In other words, how the technology is designed and used matters at least as much as whether it is used.
This should give pause to claims framed primarily in terms of reach. Scale does not amplify all mechanisms equally. What scales most reliably are forms of practice and correction. What scales poorly are judgement, interpretation, and responsiveness to context.
There is also the question of time. Much of the evidence for educational apps relies on outcomes measured immediately after an intervention. Fewer studies examine whether gains persist months or years later, and those that do report mixed results. Some effects endure. Others fade. Some disappear entirely once the novelty or structure of the intervention is removed.
This matters because learning is not simply what is visible at the end of a session. It is about what remains available to the learner when support is withdrawn.
Claims about benefit for disadvantaged pupils require even greater care. While there is some evidence that learners who are struggling can show substantial short-term gains with well-designed apps, the methods used to identify “underachievement” are often crude, and effects can be inflated by statistical artefacts rather than genuine change. More importantly, there is little evidence that such tools reliably reshape a learner’s long-term relationship with learning itself.
The evidence, taken as a whole, does not condemn educational technology. But neither does it justify the confidence often projected onto it.
What it suggests instead is something more modest and more demanding: that digital tutoring tools can support learning when they are narrowly targeted, carefully designed, thoughtfully implemented, and held within a broader educational ecology that does not confuse improvement with understanding.

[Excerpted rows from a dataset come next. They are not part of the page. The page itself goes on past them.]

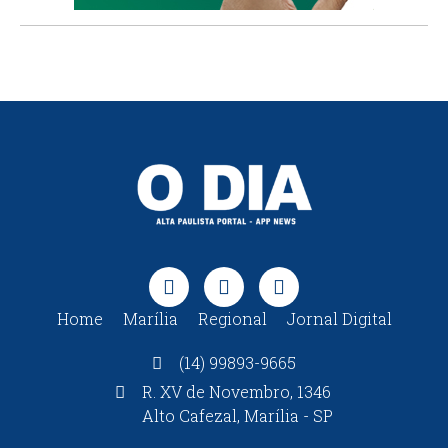
Home
Marília
Regional
Jornal Digital
(14) 99893-9665
R. XV de Novembro, 1346
Alto Cafezal, Marília - SP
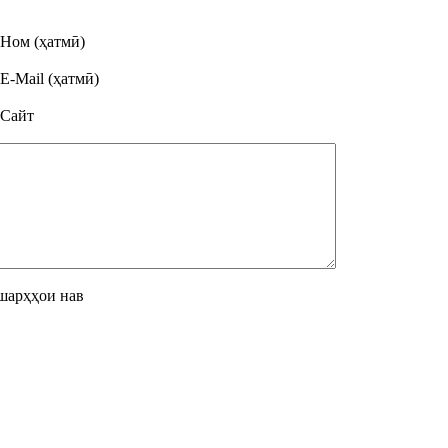
Ном (ҳатмӣ)
E-Mail (ҳатмӣ)
Сайт
шарҳҳои нав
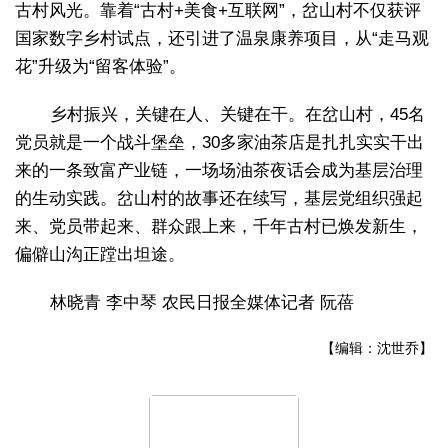
古村风光。靠着“古村+美食+互联网”，岔山村不仅获评
国家数字乡村试点，还引进了温泉康养项目，从“走马观
花”升级为“留客体验”。
乡村振兴，关键在人、关键在干。在岔山村，45名
党员就是一个战斗堡垒，30多家油茶店是扎扎实实干出
来的一条致富产业链，一场场油茶夜话会成为基层治理
的生动实践。岔山村的故事还在续写，基层党组织强起
来、党员带起来、群众跟上来，千年古村已焕发新生，
偏僻山沟正蹚出坦途。
林晓青 李中琴 农民日报全媒体记者 阮蓓
【编辑：沈世乔】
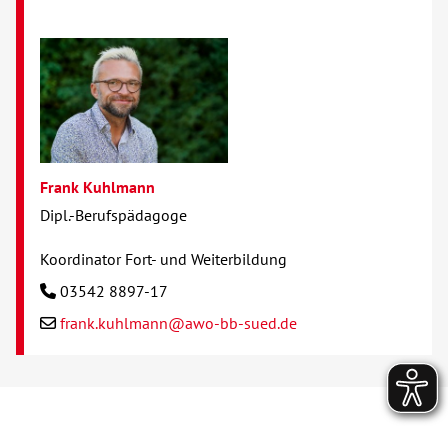
Frank Kuhlmann
Dipl.-Berufspädagoge
Koordinator Fort- und Weiterbildung
03542 8897-17
frank.kuhlmann@awo-bb-sued.de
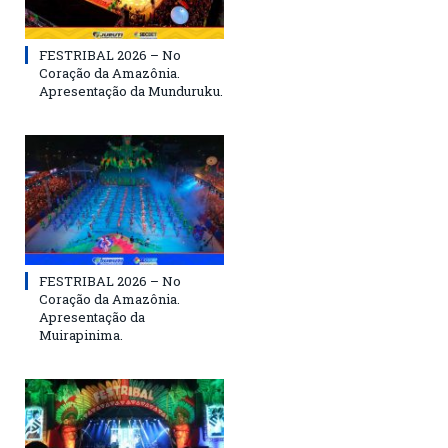
FESTRIBAL 2026 – No
Coração da Amazônia.
Apresentação da Munduruku.
FESTRIBAL 2026 – No
Coração da Amazônia.
Apresentação da
Muirapinima.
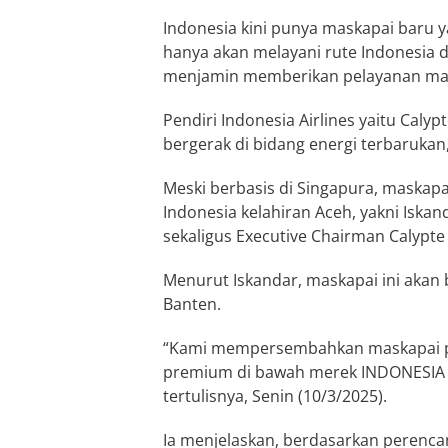
Indonesia kini punya maskapai baru ya
hanya akan melayani rute Indonesia d
menjamin memberikan pelayanan mak
Pendiri Indonesia Airlines yaitu Caly
bergerak di bidang energi terbarukan
Meski berbasis di Singapura, maskapai
Indonesia kelahiran Aceh, yakni Iskan
sekaligus Executive Chairman Calypte 
Menurut Iskandar, maskapai ini akan
Banten.
“Kami mempersembahkan maskapai pe
premium di bawah merek INDONESIA AI
tertulisnya, Senin (10/3/2025).
Ia menjelaskan, berdasarkan perencan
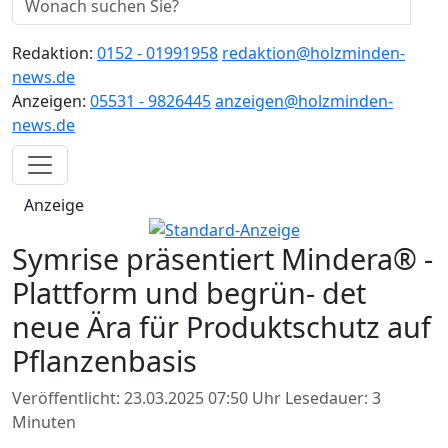
Redaktion:
0152 - 01991958
redaktion@holzminden-
news.de
Anzeigen:
05531 - 9826445
anzeigen@holzminden-
news.de
Anzeige
Symrise präsentiert Mindera® -
Plattform und begrün- det
neue Ära für Produktschutz auf
Pflanzenbasis
Veröffentlicht: 23.03.2025 07:50 Uhr
Lesedauer: 3
Minuten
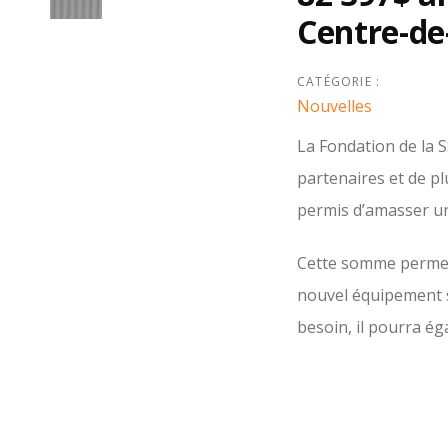
Centre-de
Post
navigation
CATÉGORIE :
Nouvelles
La Fondation de la S
partenaires et de pl
permis d’amasser u
Cette somme permett
nouvel équipement se
besoin, il pourra ég
vie d’un patient es
d’administrer rapid
une baisse de tempé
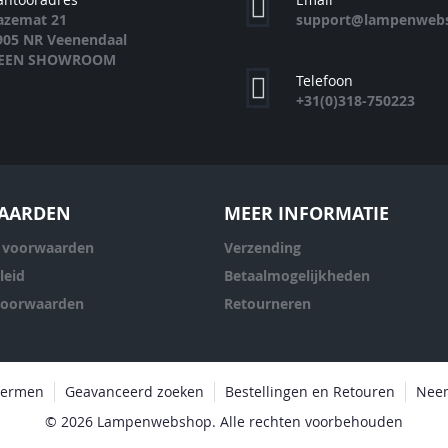
azemat 21
support@lampenwebs
905 NR Veenendaal
EEN SHOWROOM
Telefoon
+31(0)318-750223
AARDEN
MEER INFORMATIE
 voorwaarden
Verzending
leid
Betaalmogelijkheden
voorwaarden
Retourneren
termen
Geavanceerd zoeken
Bestellingen en Retouren
Neem
© 2026 Lampenwebshop. Alle rechten voorbehouden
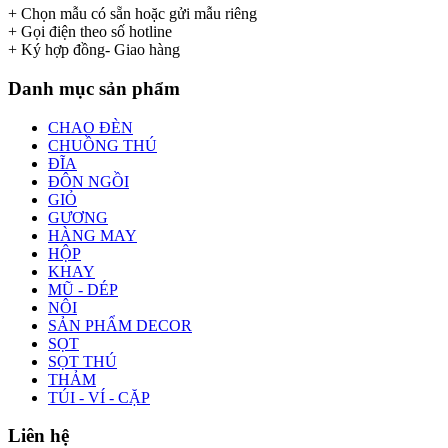
+ Chọn mẫu có sẵn hoặc gửi mẫu riêng
+ Gọi điện theo số hotline
+ Ký hợp đồng- Giao hàng
Danh mục sản phẩm
CHAO ĐÈN
CHUỒNG THÚ
ĐĨA
ĐÔN NGỒI
GIỎ
GƯƠNG
HÀNG MAY
HỘP
KHAY
MŨ - DÉP
NÔI
SẢN PHẨM DECOR
SỌT
SỌT THÚ
THẢM
TÚI - VÍ - CẶP
Liên hệ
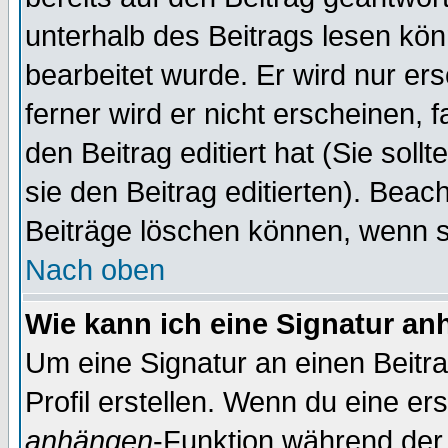
unterhalb des Beitrags lesen könn
bearbeitet wurde. Er wird nur er
ferner wird er nicht erscheinen, 
den Beitrag editiert hat (Sie sol
sie den Beitrag editierten). Bea
Beiträge löschen können, wenn s
Nach oben
Wie kann ich eine Signatur a
Um eine Signatur an einen Beitr
Profil erstellen. Wenn du eine erst
anhängen
-Funktion während der 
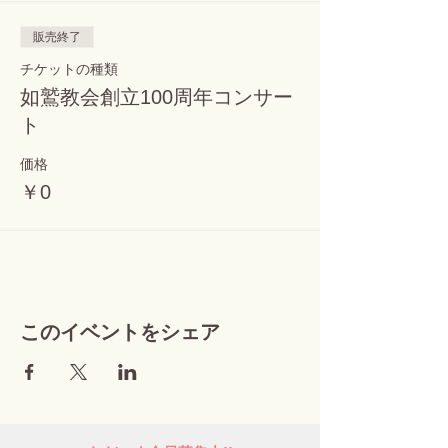
販売終了
チケットの種類
如鷲教会創立100周年コンサー
ト
価格
￥0
このイベントをシェア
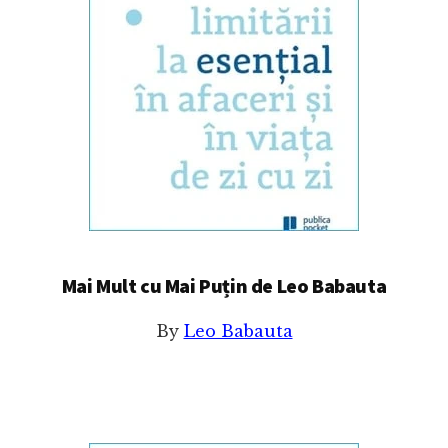
Mai Mult cu Mai Puțin de Leo Babauta
By
Leo Babauta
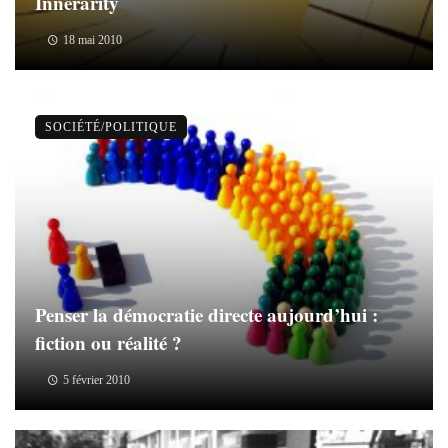
Innerarity
18 mai 2010
SOCIÉTÉ/POLITIQUE
Penser la démocratie directe aujourd’hui :
fiction ou réalité ?
5 février 2010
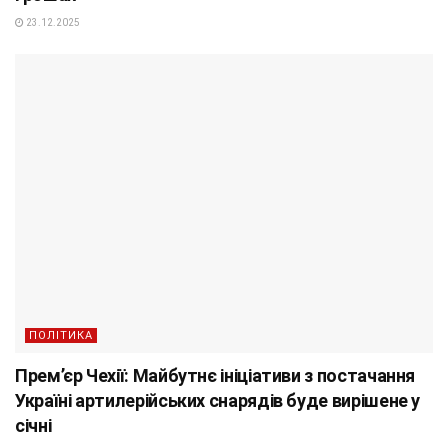
23.12.2025
ПОЛІТИКА
Прем’єр Чехії: Майбутнє ініціативи з постачання
Україні артилерійських снарядів буде вирішене у
січні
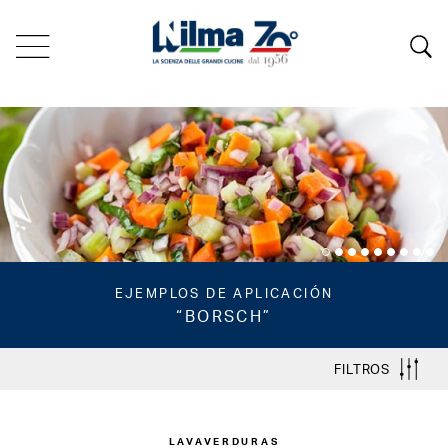
EJEMPLOS DE APLICACIÓN
“BORSCH”
FILTROS
LAVAVERDURAS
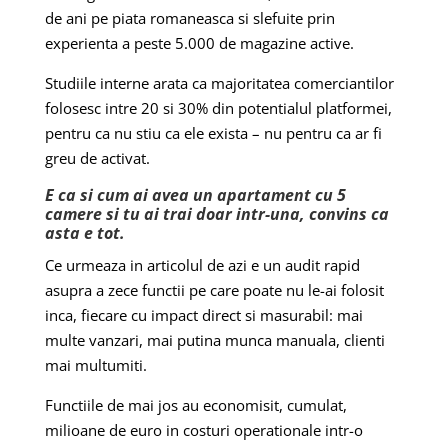
de ani pe piata romaneasca si slefuite prin
experienta a peste 5.000 de magazine active.
Studiile interne arata ca majoritatea comerciantilor
folosesc intre 20 si 30% din potentialul platformei,
pentru ca nu stiu ca ele exista – nu pentru ca ar fi
greu de activat.
E ca si cum ai avea un apartament cu 5
camere si tu ai trai doar intr-una, convins ca
asta e tot.
Ce urmeaza in articolul de azi e un audit rapid
asupra a zece functii pe care poate nu le-ai folosit
inca, fiecare cu impact direct si masurabil: mai
multe vanzari, mai putina munca manuala, clienti
mai multumiti.
Functiile de mai jos au economisit, cumulat,
milioane de euro in costuri operationale intr-o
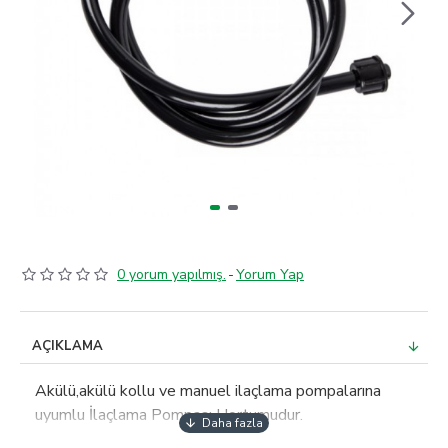
0 yorum yapılmış.
-
Yorum Yap
AÇIKLAMA
Akülü,akülü kollu ve manuel ilaçlama pompalarına
uyumlu İlaçlama Pompası Hortumudur.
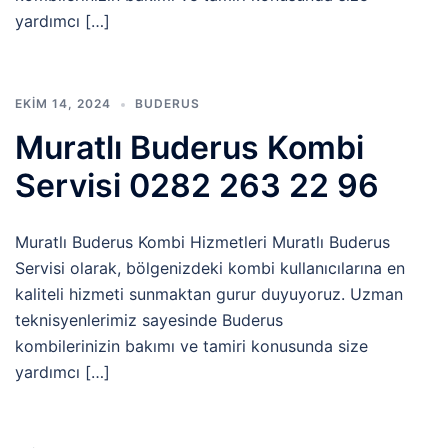
yardımcı […]
EKIM 14, 2024
BUDERUS
Muratlı Buderus Kombi
Servisi 0282 263 22 96
Muratlı Buderus Kombi Hizmetleri Muratlı Buderus
Servisi olarak, bölgenizdeki kombi kullanıcılarına en
kaliteli hizmeti sunmaktan gurur duyuyoruz. Uzman
teknisyenlerimiz sayesinde Buderus
kombilerinizin bakımı ve tamiri konusunda size
yardımcı […]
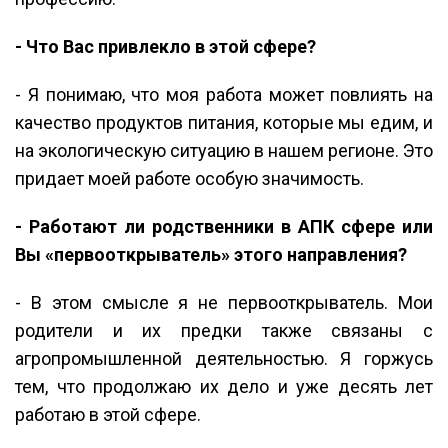
- Что Вас привлекло в этой сфере?
- Я понимаю, что моя работа может повлиять на
качество продуктов питания, которые мы едим, и
на экологическую ситуацию в нашем регионе. Это
придает моей работе особую значимость.
- Работают ли родственники в АПК сфере или
Вы «первооткрыватель» этого направления?
- В этом смысле я не первооткрыватель. Мои
родители и их предки также связаны с
агропромышленной деятельностью. Я горжусь
тем, что продолжаю их дело и уже десять лет
работаю в этой сфере.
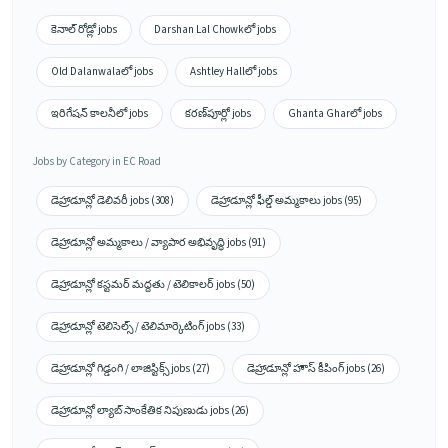
కెనాల్ రోడ్లో jobs
Darshan Lal Chowkలో jobs
Old Dalanwalaలో jobs
Ashtley Hallలో jobs
ఇరిగేషన్ కాలనీలో jobs
కరణ్‌పూర్లో jobs
Ghanta Gharలో jobs
Jobs by Category in EC Road
డెహ్రాడూన్లో డెలివరీ jobs (308)
డెహ్రాడూన్లో ఫీల్డ్ అమ్మకాలు jobs (95)
డెహ్రాడూన్లో అమ్మకాలు / వ్యాపార అభివృద్ధి jobs (91)
డెహ్రాడూన్లో కస్టమర్ మద్దతు / టెలికాలర్ jobs (50)
డెహ్రాడూన్లో టెలిసెల్స్ / టెలిమార్కెటింగ్ jobs (33)
డెహ్రాడూన్లో గిడ్డంగి / లాజిస్టిక్స్ jobs (27)
డెహ్రాడూన్లో హౌస్ కీపింగ్ jobs (26)
డెహ్రాడూన్లో ల్యాబ్ సాంకేతిక నిపుణుడు jobs (26)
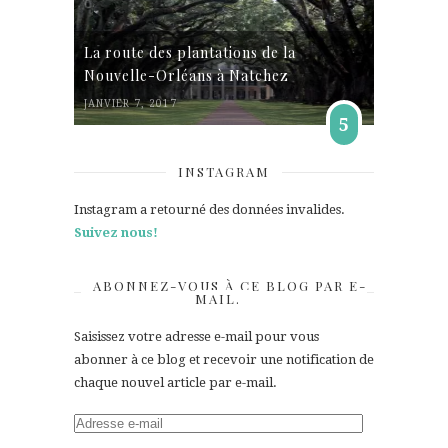
La route des plantations de la
Nouvelle-Orléans à Natchez
JANVIER 7, 2017
5
INSTAGRAM
Instagram a retourné des données invalides.
Suivez nous!
ABONNEZ-VOUS À CE BLOG PAR E-
MAIL.
Saisissez votre adresse e-mail pour vous
abonner à ce blog et recevoir une notification de
chaque nouvel article par e-mail.
Adresse
e-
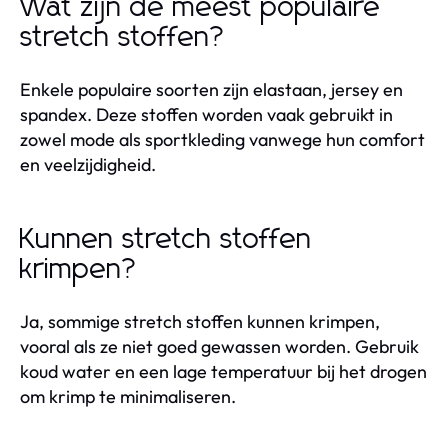
Wat zijn de meest populaire
stretch stoffen?
Enkele populaire soorten zijn elastaan, jersey en
spandex. Deze stoffen worden vaak gebruikt in
zowel mode als sportkleding vanwege hun comfort
en veelzijdigheid.
Kunnen stretch stoffen
krimpen?
Ja, sommige stretch stoffen kunnen krimpen,
vooral als ze niet goed gewassen worden. Gebruik
koud water en een lage temperatuur bij het drogen
om krimp te minimaliseren.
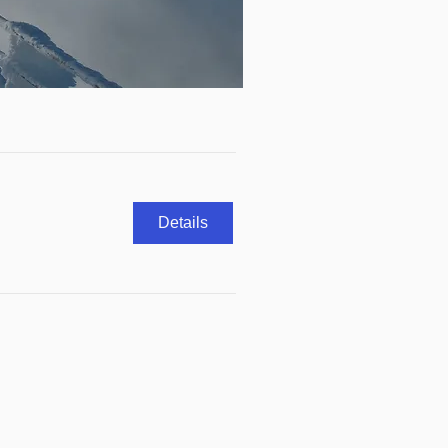
Details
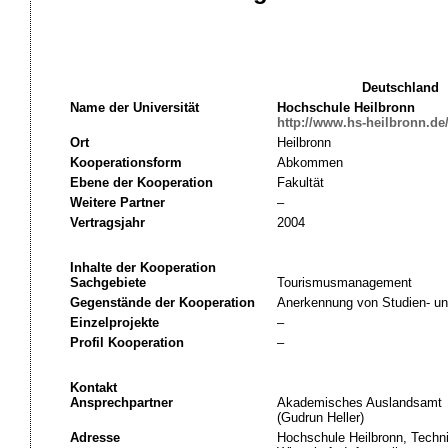
Deutschland
Name der Universität
Hochschule Heilbronn
http://www.hs-heilbronn.de
Ort
Heilbronn
Kooperationsform
Abkommen
Ebene der Kooperation
Fakultät
Weitere Partner
–
Vertragsjahr
2004
Inhalte der Kooperation
Sachgebiete
Tourismusmanagement
Gegenstände der Kooperation
Anerkennung von Studien- un
Einzelprojekte
–
Profil Kooperation
–
Kontakt
Ansprechpartner
Akademisches Auslandsamt
(Gudrun Heller)
Adresse
Hochschule Heilbronn, Techni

It reminds us that learning technologies do not fail because they do nothing. They fail because they do something very well, and we mistake that something for everything.
Who is being consulted?
The research on this exists. It is decades deep. It is substantial.
The AI in Education research community has documented what these tools can and cannot do, under what conditions they help, and where the risks lie. That knowledge is readily accessible. It should inform policy.
The government has set a six-month deadline for co-creation with teachers. The question is whether it will also consult the researchers who have spent careers understanding how learning works, what interpretation requires, and what happens when systems designed for efficiency encounter the complexity of actual children.
When systems are introduced at scale for 450,000 children, the evidence base should be proportionate. Short-term gains on narrow measures are not the same as long-term support for learning. Promising efficiency is not the same as demonstrating benefit. And when interventions are tested primarily on disadvantaged children, someone should be asking whether that is equity or expedience.
The tools will be built. The pilots will run. What remains uncertain is whether the government will draw on the expertise that exists to shape what gets built, or proceed as if decades of research do not apply.
The traces left will remain long after the software is created, the pilot ends, and the Education Secretary moves on.
And those traces leave permanence.
References
Department for Education (2026). 450,000 disadvantaged pupils could benefit from AI tutoring tools. GOV.UK.
Porayska-Pomsta, K. (2024). From algorithm worship to the art of human learning.
Porayska-Pomsta, K. A Manifesto for a Pro-Actively Responsible AI in Education. Int J Artif Intell Educ 34, 73–83 (2024). https://doi.org/10.1007/s40593-023-00346-1
Outhwaite, L. A., Early, E., Herodotou, C., & Van Herwegen, J. (2022). Can maths apps add value to young children’s learning? A systematic review and content analysis. London: Nuffield Foundation.